Entries supplied:
----

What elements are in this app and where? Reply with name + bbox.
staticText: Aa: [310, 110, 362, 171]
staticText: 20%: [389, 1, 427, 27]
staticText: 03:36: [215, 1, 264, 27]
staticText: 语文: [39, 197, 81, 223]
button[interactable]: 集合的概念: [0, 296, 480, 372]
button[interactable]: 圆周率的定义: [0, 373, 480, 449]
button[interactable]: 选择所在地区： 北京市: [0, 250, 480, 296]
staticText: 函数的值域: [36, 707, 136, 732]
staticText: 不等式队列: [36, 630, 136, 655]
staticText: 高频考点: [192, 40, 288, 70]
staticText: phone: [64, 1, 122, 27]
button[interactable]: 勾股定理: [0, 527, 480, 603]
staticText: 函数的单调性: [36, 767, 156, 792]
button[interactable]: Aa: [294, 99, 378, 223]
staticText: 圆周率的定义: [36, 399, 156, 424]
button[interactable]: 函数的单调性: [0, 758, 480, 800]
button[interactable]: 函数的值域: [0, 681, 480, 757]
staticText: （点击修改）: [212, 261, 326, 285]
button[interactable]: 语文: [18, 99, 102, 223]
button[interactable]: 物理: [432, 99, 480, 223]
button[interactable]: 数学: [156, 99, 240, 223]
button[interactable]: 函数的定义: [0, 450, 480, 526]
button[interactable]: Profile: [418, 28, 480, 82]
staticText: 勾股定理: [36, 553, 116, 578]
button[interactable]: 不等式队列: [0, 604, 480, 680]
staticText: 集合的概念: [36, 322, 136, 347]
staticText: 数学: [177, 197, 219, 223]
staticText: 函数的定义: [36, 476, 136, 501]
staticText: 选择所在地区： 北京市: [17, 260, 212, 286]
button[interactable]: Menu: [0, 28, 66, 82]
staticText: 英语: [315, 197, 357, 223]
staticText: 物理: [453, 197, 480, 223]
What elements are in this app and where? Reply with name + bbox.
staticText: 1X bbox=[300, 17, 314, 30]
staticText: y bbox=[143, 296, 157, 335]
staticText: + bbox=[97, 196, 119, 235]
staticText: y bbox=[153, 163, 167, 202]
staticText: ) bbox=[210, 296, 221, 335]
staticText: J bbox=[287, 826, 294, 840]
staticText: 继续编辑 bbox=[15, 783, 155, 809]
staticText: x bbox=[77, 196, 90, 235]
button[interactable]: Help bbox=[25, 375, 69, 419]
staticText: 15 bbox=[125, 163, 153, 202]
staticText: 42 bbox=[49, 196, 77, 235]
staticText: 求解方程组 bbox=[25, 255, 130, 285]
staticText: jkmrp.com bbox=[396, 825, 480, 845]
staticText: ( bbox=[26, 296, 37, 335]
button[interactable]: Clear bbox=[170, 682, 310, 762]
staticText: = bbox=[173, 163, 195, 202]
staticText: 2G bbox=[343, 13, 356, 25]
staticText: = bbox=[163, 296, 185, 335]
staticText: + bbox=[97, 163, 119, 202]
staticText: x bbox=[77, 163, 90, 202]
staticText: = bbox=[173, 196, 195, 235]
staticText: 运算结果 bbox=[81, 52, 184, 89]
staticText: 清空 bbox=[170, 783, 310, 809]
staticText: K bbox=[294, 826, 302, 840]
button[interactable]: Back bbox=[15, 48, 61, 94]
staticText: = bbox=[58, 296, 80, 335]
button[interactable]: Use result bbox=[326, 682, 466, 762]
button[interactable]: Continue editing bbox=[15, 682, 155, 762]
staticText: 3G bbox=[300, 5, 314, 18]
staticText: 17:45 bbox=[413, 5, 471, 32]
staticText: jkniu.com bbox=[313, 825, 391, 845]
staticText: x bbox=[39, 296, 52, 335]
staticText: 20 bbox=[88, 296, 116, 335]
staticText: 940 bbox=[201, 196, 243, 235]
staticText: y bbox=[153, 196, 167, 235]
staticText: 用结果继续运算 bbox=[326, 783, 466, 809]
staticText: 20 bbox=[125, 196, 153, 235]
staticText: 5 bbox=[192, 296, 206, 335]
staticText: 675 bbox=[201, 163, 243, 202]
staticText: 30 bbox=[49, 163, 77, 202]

----

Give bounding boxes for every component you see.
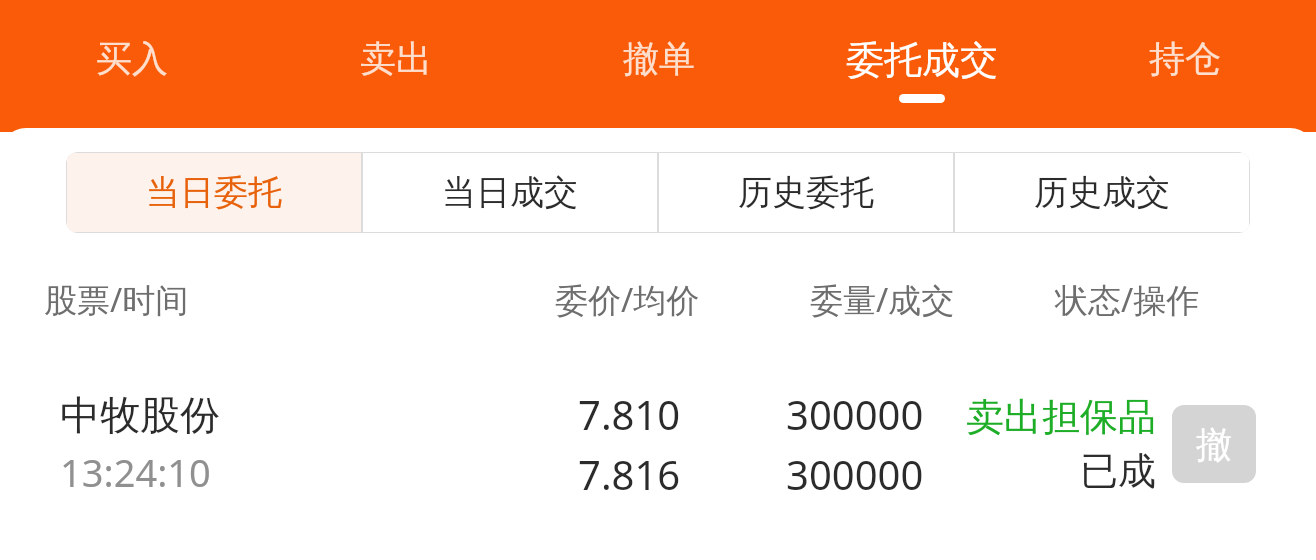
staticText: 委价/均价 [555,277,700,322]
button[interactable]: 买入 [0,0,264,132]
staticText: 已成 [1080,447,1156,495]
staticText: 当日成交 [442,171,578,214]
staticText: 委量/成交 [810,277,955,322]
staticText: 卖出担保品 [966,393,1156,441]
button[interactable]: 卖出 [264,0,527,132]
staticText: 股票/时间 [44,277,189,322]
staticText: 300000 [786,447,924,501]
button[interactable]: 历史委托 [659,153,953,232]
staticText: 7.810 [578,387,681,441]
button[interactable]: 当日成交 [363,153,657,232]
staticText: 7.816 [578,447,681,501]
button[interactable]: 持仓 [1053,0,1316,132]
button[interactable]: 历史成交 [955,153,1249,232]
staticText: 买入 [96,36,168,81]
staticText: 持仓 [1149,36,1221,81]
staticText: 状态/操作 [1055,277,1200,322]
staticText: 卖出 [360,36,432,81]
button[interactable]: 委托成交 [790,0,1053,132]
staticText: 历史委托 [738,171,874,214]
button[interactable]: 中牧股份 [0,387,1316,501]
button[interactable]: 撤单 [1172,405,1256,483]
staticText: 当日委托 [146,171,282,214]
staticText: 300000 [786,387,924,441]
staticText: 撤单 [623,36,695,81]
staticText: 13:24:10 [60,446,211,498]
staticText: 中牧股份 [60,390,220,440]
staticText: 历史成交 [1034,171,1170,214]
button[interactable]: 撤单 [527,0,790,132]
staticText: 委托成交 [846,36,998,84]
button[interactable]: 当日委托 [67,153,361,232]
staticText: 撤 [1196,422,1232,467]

----

The task: Return each line among the entries that holds the word "勾股定理".

Solved exercise:
button[interactable]: 勾股定理: [0, 527, 480, 603]
staticText: 勾股定理: [36, 553, 116, 578]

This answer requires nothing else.